[[ DATA TO EXAMINE, beginning ]]

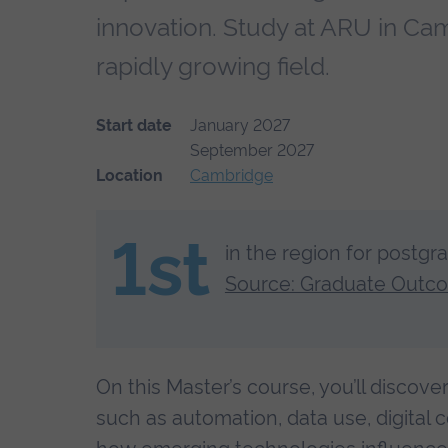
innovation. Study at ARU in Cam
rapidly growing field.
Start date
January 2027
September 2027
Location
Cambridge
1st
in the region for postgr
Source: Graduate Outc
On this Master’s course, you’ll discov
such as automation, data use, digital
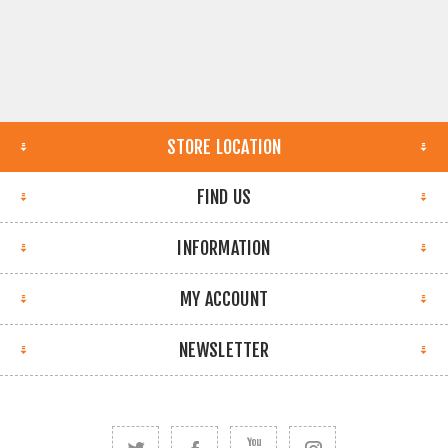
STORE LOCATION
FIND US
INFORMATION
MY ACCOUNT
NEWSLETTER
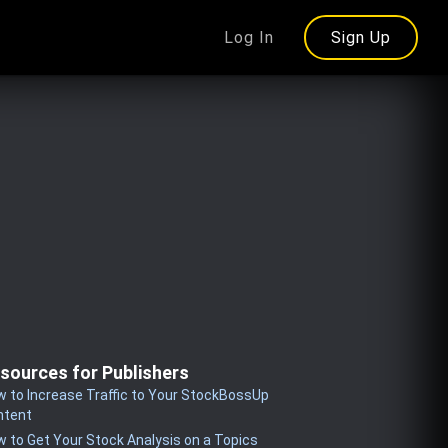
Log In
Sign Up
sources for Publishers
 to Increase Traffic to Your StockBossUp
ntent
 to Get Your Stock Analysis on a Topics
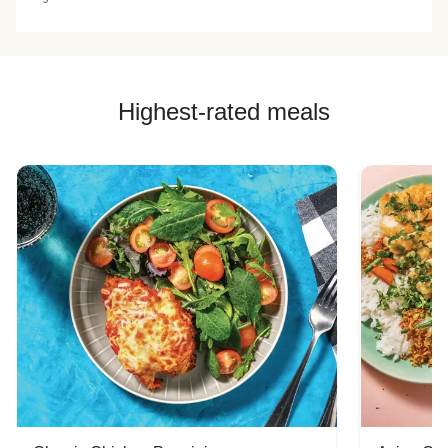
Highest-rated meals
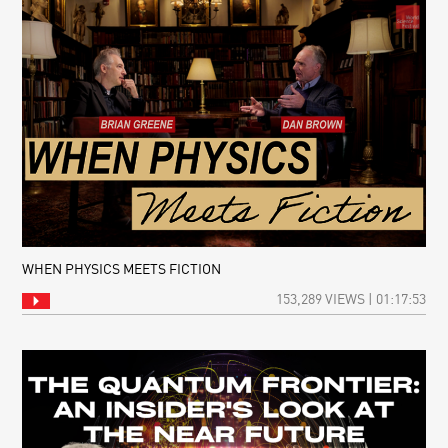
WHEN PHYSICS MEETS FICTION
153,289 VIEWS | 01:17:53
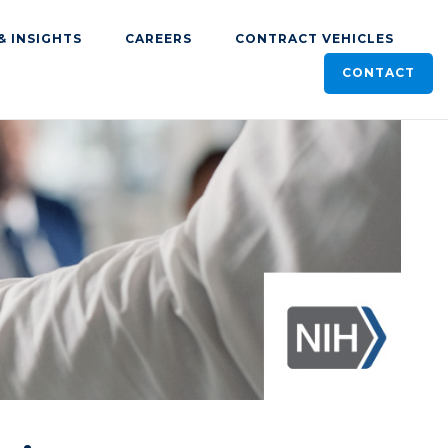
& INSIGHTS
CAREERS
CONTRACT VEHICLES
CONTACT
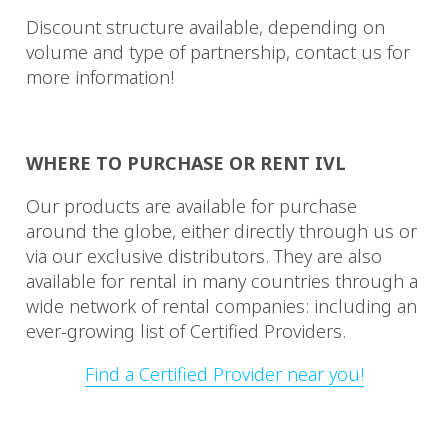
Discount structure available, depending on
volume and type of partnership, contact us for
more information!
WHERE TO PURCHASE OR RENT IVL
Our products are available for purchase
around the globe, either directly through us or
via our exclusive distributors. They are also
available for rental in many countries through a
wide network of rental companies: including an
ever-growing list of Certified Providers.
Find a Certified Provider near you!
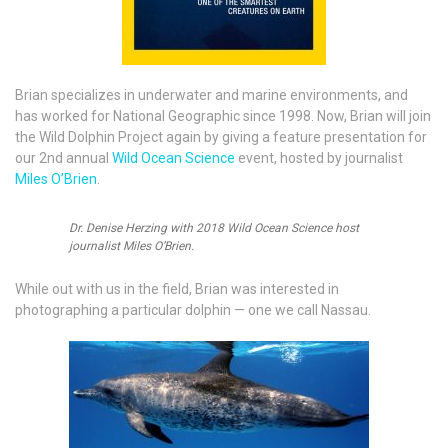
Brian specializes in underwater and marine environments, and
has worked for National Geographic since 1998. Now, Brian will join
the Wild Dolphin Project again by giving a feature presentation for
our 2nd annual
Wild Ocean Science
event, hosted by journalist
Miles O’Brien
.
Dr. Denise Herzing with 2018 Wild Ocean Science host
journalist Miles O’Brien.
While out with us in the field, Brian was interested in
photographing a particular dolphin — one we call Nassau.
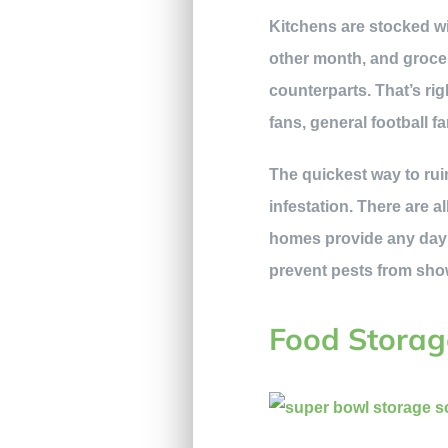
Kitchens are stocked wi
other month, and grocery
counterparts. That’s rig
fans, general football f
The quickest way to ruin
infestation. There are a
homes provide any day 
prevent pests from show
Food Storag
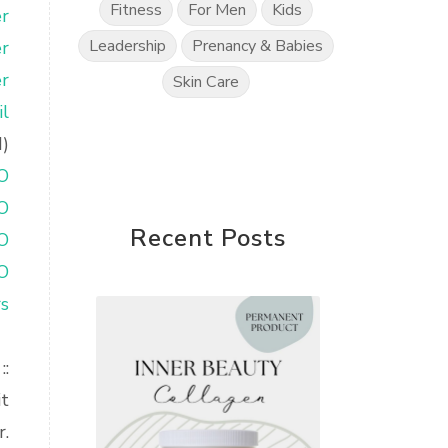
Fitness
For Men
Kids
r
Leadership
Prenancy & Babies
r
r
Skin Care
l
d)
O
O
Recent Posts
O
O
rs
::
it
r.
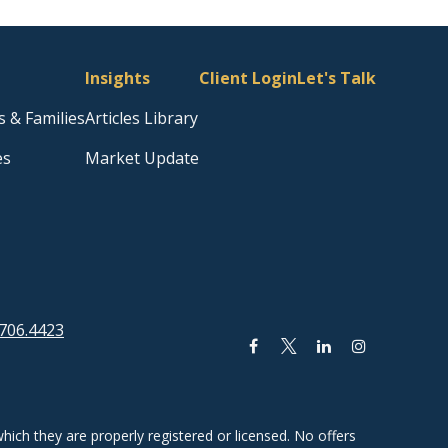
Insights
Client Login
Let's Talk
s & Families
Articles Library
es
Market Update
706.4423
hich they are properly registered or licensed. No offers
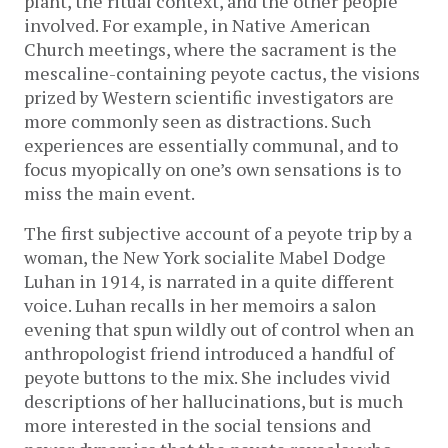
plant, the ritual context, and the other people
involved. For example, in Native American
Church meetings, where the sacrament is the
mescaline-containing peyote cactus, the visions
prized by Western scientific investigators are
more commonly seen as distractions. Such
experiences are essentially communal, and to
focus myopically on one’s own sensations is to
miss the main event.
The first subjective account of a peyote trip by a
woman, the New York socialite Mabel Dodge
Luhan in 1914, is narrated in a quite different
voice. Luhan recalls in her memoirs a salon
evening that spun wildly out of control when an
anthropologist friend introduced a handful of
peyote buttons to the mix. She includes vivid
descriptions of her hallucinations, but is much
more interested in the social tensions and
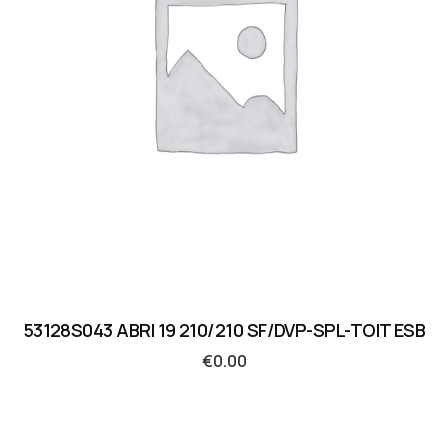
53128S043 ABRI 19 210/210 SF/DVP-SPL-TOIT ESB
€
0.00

[[ DATA TO EXAMINE, end ]]

▸ WHAT THE TASK REQUIRES
The records above should be reproduced exactly, with no pictures included.

▸ RESPONSE BOX
innovation. Study at ARU in Cam
rapidly growing field.
Start date
January 2027
September 2027
Location
Cambridge
1st
in the region for postgr
Source: Graduate Outc
On this Master’s course, you’ll discov
such as automation, data use, digital
STORE LOCATION
FIND US
INFORMATION
MY ACCOUNT
NEWSLETTER
Log In
Sign Up
sources for Publishers
 to Increase Traffic to Your StockBossUp
ntent
 to Get Your Stock Analysis on a Topics
Highest-rated meals
WHEN PHYSICS MEETS FICTION
153,289 VIEWS | 01:17:53
& INSIGHTS
CAREERS
CONTRACT VEHICLES
CONTACT
Discount structure available, depending on
volume and type of partnership, contact us for
more information!
WHERE TO PURCHASE OR RENT IVL
Our products are available for purchase
around the globe, either directly through us or
via our exclusive distributors. They are also
available for rental in many countries through a
wide network of rental companies: including an
ever-growing list of Certified Providers.
Find a Certified Provider near you!
Brian specializes in underwater and marine environments, and
has worked for National Geographic since 1998. Now, Brian will join
the Wild Dolphin Project again by giving a feature presentation for
our 2nd annual
Wild Ocean Science
event, hosted by journalist
Miles O’Brien
.
Dr. Denise Herzing with 2018 Wild Ocean Science host
journalist Miles O’Brien.
While out with us in the field, Brian was interested in
photographing a particular dolphin — one we call Nassau.
Kitchens are stocked wi
other month, and grocery
counterparts. That’s rig
fans, general football f
The quickest way to ruin
infestation. There are a
homes provide any day 
prevent pests from show
Food Storag
Fitness
For Men
Kids
r
Leadership
Prenancy & Babies
r
r
Skin Care
l
d)
O
O
Recent Posts
O
O
rs
::
it
r.
Insights
Client Login
Let's Talk
s & Families
Articles Library
es
Market Update
706.4423
hich they are properly registered or licensed. No offers
plant, the ritual context, and the other people
involved. For example, in Native American
Church meetings, where the sacrament is the
mescaline-containing peyote cactus, the visions
prized by Western scientific investigators are
more commonly seen as distractions. Such
experiences are essentially communal, and to
focus myopically on one’s own sensations is to
miss the main event.
The first subjective account of a peyote trip by a
woman, the New York socialite Mabel Dodge
Luhan in 1914, is narrated in a quite different
voice. Luhan recalls in her memoirs a salon
evening that spun wildly out of control when an
anthropologist friend introduced a handful of
peyote buttons to the mix. She includes vivid
descriptions of her hallucinations, but is much
more interested in the social tensions and
53128S043 ABRI 19 210/210 SF/DVP-SPL-TOIT ESB
€
0.00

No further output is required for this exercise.